Restate the data below word for word. Leave the images out.

Start of Records for the task

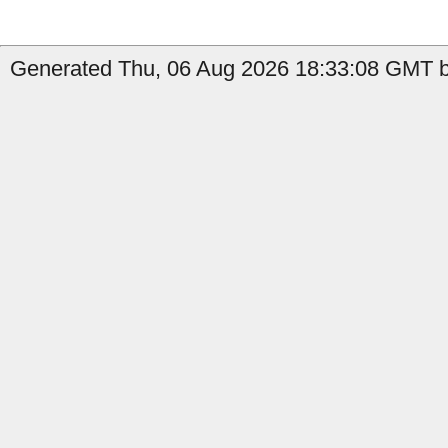
Generated Thu, 06 Aug 2026 18:33:08 GMT by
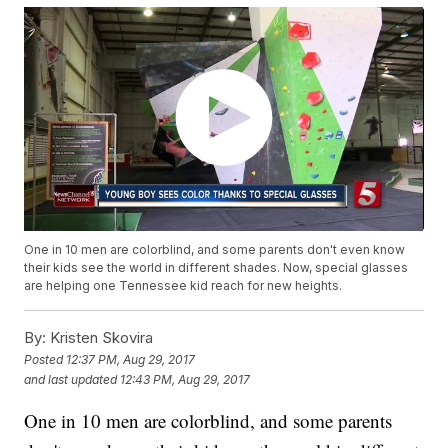
One in 10 men are colorblind, and some parents don't even know
their kids see the world in different shades. Now, special glasses
are helping one Tennessee kid reach for new heights.
By:
Kristen Skovira
Posted
12:37 PM, Aug 29, 2017
and last updated
12:43 PM, Aug 29, 2017
One in 10 men are colorblind, and some parents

End of Records for the task

» Answer
Generated Thu, 06 Aug 2026 18:33:08 GMT by
One in 10 men are colorblind, and some parents don't even know
their kids see the world in different shades. Now, special glasses
are helping one Tennessee kid reach for new heights.
By:
Kristen Skovira
Posted
12:37 PM, Aug 29, 2017
and last updated
12:43 PM, Aug 29, 2017
One in 10 men are colorblind, and some parents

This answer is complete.